Wednesday, October 9, 2013

Four!

Sylvia turned four yesterday. Here's a look back at her fourth year.

Monday, October 7, 2013

Accepting the Princess

You guys, I'm struggling. I'm conflicted between the media-savvy, educated, feminist side of myself, and the desire to be an easy-going, supportive mom who doesn't project my issues onto my kids. The issue at hand: princesses.

I have a four-year-old (well, she turns four tomorrow). As with just about every other girl her age that I've met, she's into princesses. And by "into," I mean, it's what she wants to dress up as (daily and for Halloween), be when she grows up, and play with toys related to. In fact, yesterday we threw a princess-themed birthday party, in which 11 kids dressed in skirts and tutus constructed crowns and blew out candles on a castle cake.

Looking "fancy"
I want to object. I want to preach to her about the dangers of thinking that a man must save you, of obsessing about your own appearance, of all the destructive culture associated with pretty pink princesses. I've read so many articles on this, nodded my head, sworn that I won't let my daughters define themselves by pink dresses and sparkly adornments. I've done all I could to not encourage the interest, diverting her attention to other things and encouraging art, exploration, gymnastics -- anything not about clothes or prettiness.

But then...then I started really talking to her. When she told me she wanted to be a princess when she grows up, she also followed up by asking me what princesses do. I told her they work hard to be nice to all kinds of people, learn many other languages, use really good manners, and travel a lot (hm, not a bad example). She liked the idea, and we had a good chat about her Spanish classes at school as she deftly used her fork through a whole meal (a rarity). When she had the opportunity to dress as a princess for her birthday party, she chose the formal-though-fraying "real" dress I bought for $3 at a consignment sale over her licensed Disney Belle costume, and turned down her very fancy queen gown because it was too long to allow her to do the monkey bars at the playground (she was also fine not carrying a scepter or wearing her big tiara, because they'd also present challenges while playing).

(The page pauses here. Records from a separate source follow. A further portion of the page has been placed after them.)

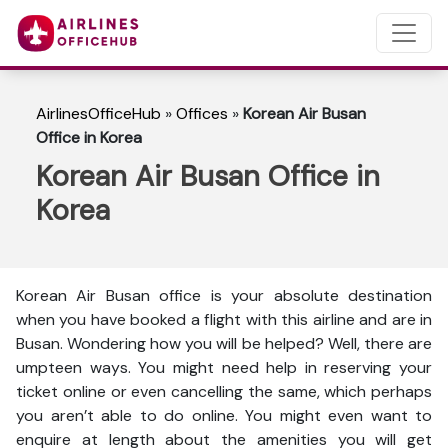
AirlinesOfficeHub
»
Offices
»
Korean Air Busan
Office in Korea
Korean Air Busan Office in
Korea
Korean Air Busan office is your absolute destination
when you have booked a flight with this airline and are in
Busan. Wondering how you will be helped? Well, there are
umpteen ways. You might need help in reserving your
ticket online or even cancelling the same, which perhaps
you aren’t able to do online. You might even want to
enquire at length about the amenities you will get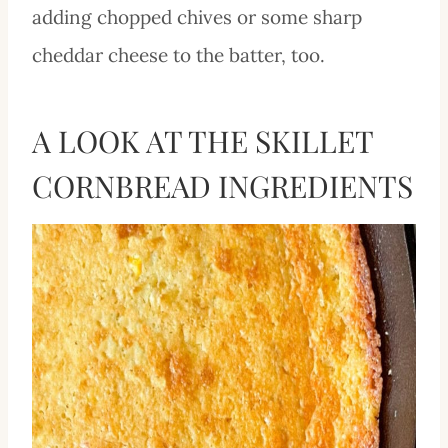
adding chopped chives or some sharp
cheddar cheese to the batter, too.
A LOOK AT THE SKILLET
CORNBREAD INGREDIENTS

So, I think my concerns that she's signing up for a life of subservience and obsession with appearances are not actually valid. She thinks princesses have magical powers, probably because Sophia does. She likes that princesses wear fancy dresses and jewelry, but she seems to know that's not practical all the time. Though pink is her favorite color, she adores her orange scooter with blue helmet, and has started to enjoy clothes that are really colorful, as opposed to just all pink. She does like to look pretty and talks about being beautiful more than I am comfortable with, but I try my best to counter that with discussions about what's going on in her head and her heart instead.

Additionally, I occasionally have a flash of the other things she'll be into throughout her life: maybe she'll want piercings and tattoos, maybe we'll fight over her wardrobe, over her pushing herself too much to excel at a sport, over her hatred of family dinners, or spending too much time talking to strangers online or crushes on the phone. Maybe there will be cheating, or exhaustive perfectionism, or laziness. There will be plenty of things I may object to, as well as plenty of times I will bite my tongue to try to avoid criticizing what is important to her.

For right now, though, at tender, precious, innocent and silly age four, I think I'll leave princesses alone. I will allow her the love of sparkles and roses, of fluffy dresses and big bows, without fearing she'll be a bridezilla at age 27. I hope that I can instill in her what's most important on the inside, so that as she changes what she wants to look like on the outside, the good stuff still remains. And I hope that I can prevent seeing the worst in every phase she tries out, and instead try to see the light, and understand the joy, that it brings to my dear girl. Because I think I've realized that allowing her to be happy--to do what makes her happy--will likely have the best results of all.